Archive for January, 2007

why a national ID is a great, or terrible, idea

at work i’ve been struggling with this frustrating situation for months. there’s this guy in my group, let’s call him Fred Jones. Fred’s does fine work, but the problem is that there is another Fred Jones in a totally different part of the company, let’s call that K-Bloc. Now someone who works in K-Bloc went into some accounting system and entered a record saying there is some pending money to process for “Fred Jones” but picked the Fred Jones on my team instead of the one in K-Bloc. This launches a long process where the system wants me (Fred Jones’ manager) to approve. This wouldn’t be incredibly bad but for two points. First, I’m not trained in the tracking system at all and can’t even find a way to decline the transaction. Second, the system, naturally, doesn’t give a shit about this. It has one job that it needs to accomplish and that is to crack the whip over all the worthless workers who never do what they’re told (clear the transaction). It doesn’t care about nuanced exception states like ‘needing help’ or ‘exposing a clear log to show people in my situation who created the entry so I can follow up.’ There is an email alias I can contact for help, but this is only marginally better than contacting bill collectrs.

the push for national identity cards has cooled (possibly as a consequence of solid reasoning against them by the ACLU), but what would this look like with a national ID card? Well it might seem a little better since it should be harder to pick the wrong Fred Jones in the first place. That’s a definite plus. And it might be easier to design systems without issues like this. But that’s where the positives that I can see end and where the overwhelming negatives start coming up.
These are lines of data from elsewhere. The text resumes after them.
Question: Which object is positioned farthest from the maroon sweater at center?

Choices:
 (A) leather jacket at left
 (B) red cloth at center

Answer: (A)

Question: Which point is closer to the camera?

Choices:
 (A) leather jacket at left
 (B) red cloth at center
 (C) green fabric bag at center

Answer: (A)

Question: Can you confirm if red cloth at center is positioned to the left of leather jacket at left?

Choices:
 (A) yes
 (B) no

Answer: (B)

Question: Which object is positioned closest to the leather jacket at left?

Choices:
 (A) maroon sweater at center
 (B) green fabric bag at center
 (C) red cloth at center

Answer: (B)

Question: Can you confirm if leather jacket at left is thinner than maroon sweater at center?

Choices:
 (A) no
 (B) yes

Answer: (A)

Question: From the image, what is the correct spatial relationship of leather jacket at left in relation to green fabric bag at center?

In my situation this was with a foreign subsidiary. foreign countries and subsidiaries won’t immediately recognize a national identity that only applies to some other country, if they ever do. It took me forever to get my situation resolved, and in this case the consequences were benign. Imagine the integration of a billing billing screw up where it actually matters for your identity if you couldn’t get a situation like this resolved. If a bill were wrongly attributed to me and I couldn’t get the bill issuing entity to resolve the situation quickly and suffer damages because of this (maybe in the form of bad credit) could I sue K-Bloc for damages? Or think of the criminal opportunities if you could get an identity created that doesn’t really exist. Would it be easy to remove records from the system? What if, while cleaning up a fake identity, an engineer accidentally removed a real individual’s record?

Anyway, after just four short months and about ten email threads trying to find someone who understood the situation and could help, I finally got it resolved. I just wish I could get the hour or so of my life back that I spent trying to get this cleared up. One last observation: no wonder tracking all the money in a big organization is hard!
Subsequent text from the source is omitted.